*ACTIVITY*
Without including the pictures, copy each line below exactly as it reads.

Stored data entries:
◆ ◆ ◆ ◆ ◆ ◆ ◆

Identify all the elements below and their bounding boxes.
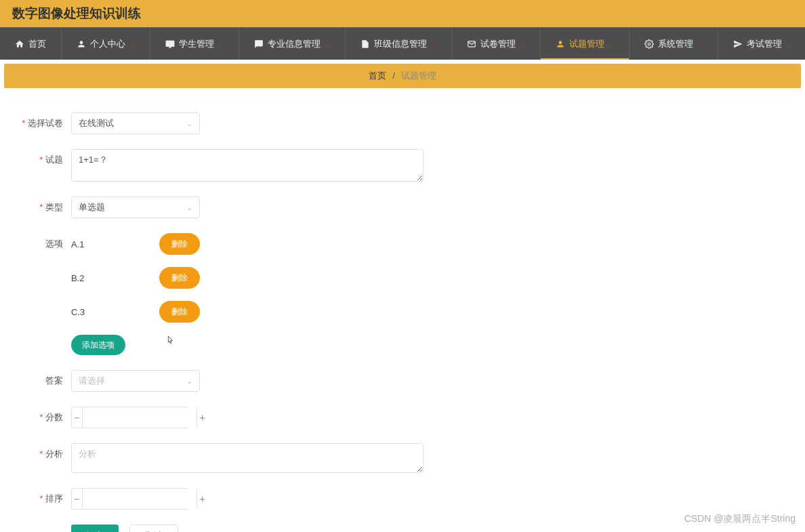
cancel-button[interactable]: 取消 [129,525,178,532]
minus-button[interactable]: － [72,489,83,509]
nav-item-8[interactable]: 考试管理⌄ [718,28,805,60]
monitor-icon [165,39,175,49]
nav-item-5[interactable]: 试卷管理⌄ [452,28,541,60]
analysis-label: 分析 [14,443,71,465]
nav-label: 首页 [28,38,46,50]
user-icon [556,39,565,49]
plane-icon [733,39,743,49]
option-text: C.3 [71,307,98,317]
nav-label: 试卷管理 [480,38,516,50]
chevron-down-icon: ⌄ [431,40,436,47]
mail-icon [467,39,476,49]
option-text: A.1 [71,239,98,249]
option-row: B.2删除 [71,267,200,289]
nav-label: 学生管理 [179,38,214,50]
nav-item-0[interactable]: 首页 [0,28,62,60]
cursor-icon [165,335,176,346]
home-icon [15,39,24,49]
sort-input[interactable] [83,489,197,509]
select-paper-label: 选择试卷 [14,112,71,134]
chevron-down-icon: ⌄ [129,40,135,47]
nav-label: 系统管理 [658,38,693,50]
user-icon [77,39,86,49]
type-label: 类型 [14,197,71,218]
plus-button[interactable]: ＋ [197,407,207,428]
chevron-down-icon: ⌄ [186,377,192,386]
breadcrumb-sep: / [392,70,395,81]
score-label: 分数 [14,407,71,428]
nav-label: 个人中心 [90,38,125,50]
gear-icon [644,39,654,49]
nav-label: 专业信息管理 [268,38,321,50]
app-header: 数字图像处理知识训练 [0,0,805,27]
plus-button[interactable]: ＋ [197,489,207,509]
question-form: 选择试卷 在线测试 ⌄ 试题 类型 单选题 ⌄ 选项 A.1删除B.2删除C.3… [0,92,474,532]
option-text: B.2 [71,273,98,283]
type-dropdown[interactable]: 单选题 ⌄ [71,197,200,218]
sort-label: 排序 [14,488,71,510]
sort-stepper[interactable]: － ＋ [71,488,189,510]
analysis-textarea[interactable] [71,443,424,473]
chevron-down-icon: ⌄ [786,40,791,47]
nav-item-4[interactable]: 班级信息管理⌄ [346,28,452,60]
chevron-down-icon: ⌄ [186,203,192,212]
answer-dropdown[interactable]: 请选择 ⌄ [71,370,200,392]
breadcrumb-current: 试题管理 [401,70,436,81]
nav-item-1[interactable]: 个人中心⌄ [62,28,150,60]
add-option-button[interactable]: 添加选项 [71,335,125,355]
chat-icon [254,39,264,49]
nav-label: 考试管理 [747,38,782,50]
chevron-down-icon: ⌄ [325,40,330,47]
delete-option-button[interactable]: 删除 [159,301,200,323]
question-textarea[interactable] [71,149,424,182]
nav-item-6[interactable]: 试题管理⌄ [541,28,629,60]
delete-option-button[interactable]: 删除 [159,233,200,255]
svg-point-1 [648,43,651,45]
option-row: A.1删除 [71,233,200,255]
question-label: 试题 [14,149,71,171]
submit-button[interactable]: 提交 [71,525,119,532]
score-stepper[interactable]: － ＋ [71,407,189,428]
nav-label: 试题管理 [569,38,604,50]
breadcrumb: 首页 / 试题管理 [4,64,801,88]
watermark: CSDN @凌晨两点半String [684,513,796,525]
minus-button[interactable]: － [72,407,83,428]
option-row: C.3删除 [71,301,200,323]
nav-item-7[interactable]: 系统管理⌄ [629,28,718,60]
app-title: 数字图像处理知识训练 [12,5,141,22]
score-input[interactable] [83,407,197,428]
answer-label: 答案 [14,370,71,392]
nav-item-2[interactable]: 学生管理⌄ [150,28,239,60]
nav-label: 班级信息管理 [374,38,427,50]
main-nav: 首页个人中心⌄学生管理⌄专业信息管理⌄班级信息管理⌄试卷管理⌄试题管理⌄系统管理… [0,27,805,60]
chevron-down-icon: ⌄ [520,40,525,47]
select-paper-dropdown[interactable]: 在线测试 ⌄ [71,112,200,134]
delete-option-button[interactable]: 删除 [159,267,200,289]
chevron-down-icon: ⌄ [608,40,614,47]
doc-icon [360,39,370,49]
chevron-down-icon: ⌄ [218,40,224,47]
options-label: 选项 [14,233,71,255]
chevron-down-icon: ⌄ [697,40,703,47]
chevron-down-icon: ⌄ [186,119,192,128]
breadcrumb-home[interactable]: 首页 [369,70,386,81]
nav-item-3[interactable]: 专业信息管理⌄ [239,28,346,60]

◆ ◆ ◆ ◆ ◆ ◆ ◆

*EXERCISE ANSWER*
Identify all the elements below and their bounding boxes.
cancel-button[interactable]: 取消 [129,525,178,532]
minus-button[interactable]: － [72,489,83,509]
nav-item-8[interactable]: 考试管理⌄ [718,28,805,60]
monitor-icon [165,39,175,49]
nav-item-5[interactable]: 试卷管理⌄ [452,28,541,60]
analysis-label: 分析 [14,443,71,465]
nav-label: 首页 [28,38,46,50]
user-icon [556,39,565,49]
plane-icon [733,39,743,49]
option-text: C.3 [71,307,98,317]
nav-label: 试卷管理 [480,38,516,50]
chevron-down-icon: ⌄ [431,40,436,47]
mail-icon [467,39,476,49]
option-text: A.1 [71,239,98,249]
option-row: B.2删除 [71,267,200,289]
nav-label: 学生管理 [179,38,214,50]
nav-item-0[interactable]: 首页 [0,28,62,60]
cursor-icon [165,335,176,346]
home-icon [15,39,24,49]
sort-input[interactable] [83,489,197,509]
select-paper-label: 选择试卷 [14,112,71,134]
chevron-down-icon: ⌄ [129,40,135,47]
nav-label: 系统管理 [658,38,693,50]
user-icon [77,39,86,49]
type-label: 类型 [14,197,71,218]
plus-button[interactable]: ＋ [197,407,207,428]
chevron-down-icon: ⌄ [186,377,192,386]
breadcrumb-sep: / [392,70,395,81]
score-label: 分数 [14,407,71,428]
nav-label: 个人中心 [90,38,125,50]
gear-icon [644,39,654,49]
nav-label: 专业信息管理 [268,38,321,50]
app-header: 数字图像处理知识训练 [0,0,805,27]
plus-button[interactable]: ＋ [197,489,207,509]
question-form: 选择试卷 在线测试 ⌄ 试题 类型 单选题 ⌄ 选项 A.1删除B.2删除C.3… [0,92,474,532]
option-text: B.2 [71,273,98,283]
type-dropdown[interactable]: 单选题 ⌄ [71,197,200,218]
sort-label: 排序 [14,488,71,510]
sort-stepper[interactable]: － ＋ [71,488,189,510]
analysis-textarea[interactable] [71,443,424,473]
chevron-down-icon: ⌄ [786,40,791,47]
nav-item-4[interactable]: 班级信息管理⌄ [346,28,452,60]
chevron-down-icon: ⌄ [186,203,192,212]
answer-dropdown[interactable]: 请选择 ⌄ [71,370,200,392]
breadcrumb-current: 试题管理 [401,70,436,81]
nav-item-1[interactable]: 个人中心⌄ [62,28,150,60]
add-option-button[interactable]: 添加选项 [71,335,125,355]
chat-icon [254,39,264,49]
nav-label: 考试管理 [747,38,782,50]
chevron-down-icon: ⌄ [325,40,330,47]
delete-option-button[interactable]: 删除 [159,301,200,323]
question-textarea[interactable] [71,149,424,182]
nav-item-6[interactable]: 试题管理⌄ [541,28,629,60]
delete-option-button[interactable]: 删除 [159,233,200,255]
svg-point-1 [648,43,651,45]
option-row: A.1删除 [71,233,200,255]
question-label: 试题 [14,149,71,171]
submit-button[interactable]: 提交 [71,525,119,532]
score-stepper[interactable]: － ＋ [71,407,189,428]
nav-label: 试题管理 [569,38,604,50]
breadcrumb: 首页 / 试题管理 [4,64,801,88]
watermark: CSDN @凌晨两点半String [684,513,796,525]
minus-button[interactable]: － [72,407,83,428]
option-row: C.3删除 [71,301,200,323]
nav-item-7[interactable]: 系统管理⌄ [629,28,718,60]
app-title: 数字图像处理知识训练 [12,5,141,22]
score-input[interactable] [83,407,197,428]
answer-label: 答案 [14,370,71,392]
nav-item-2[interactable]: 学生管理⌄ [150,28,239,60]
nav-label: 班级信息管理 [374,38,427,50]
main-nav: 首页个人中心⌄学生管理⌄专业信息管理⌄班级信息管理⌄试卷管理⌄试题管理⌄系统管理… [0,27,805,60]
chevron-down-icon: ⌄ [520,40,525,47]
select-paper-dropdown[interactable]: 在线测试 ⌄ [71,112,200,134]
delete-option-button[interactable]: 删除 [159,267,200,289]
chevron-down-icon: ⌄ [608,40,614,47]
doc-icon [360,39,370,49]
chevron-down-icon: ⌄ [218,40,224,47]
options-label: 选项 [14,233,71,255]
chevron-down-icon: ⌄ [697,40,703,47]
chevron-down-icon: ⌄ [186,119,192,128]
breadcrumb-home[interactable]: 首页 [369,70,386,81]
nav-item-3[interactable]: 专业信息管理⌄ [239,28,346,60]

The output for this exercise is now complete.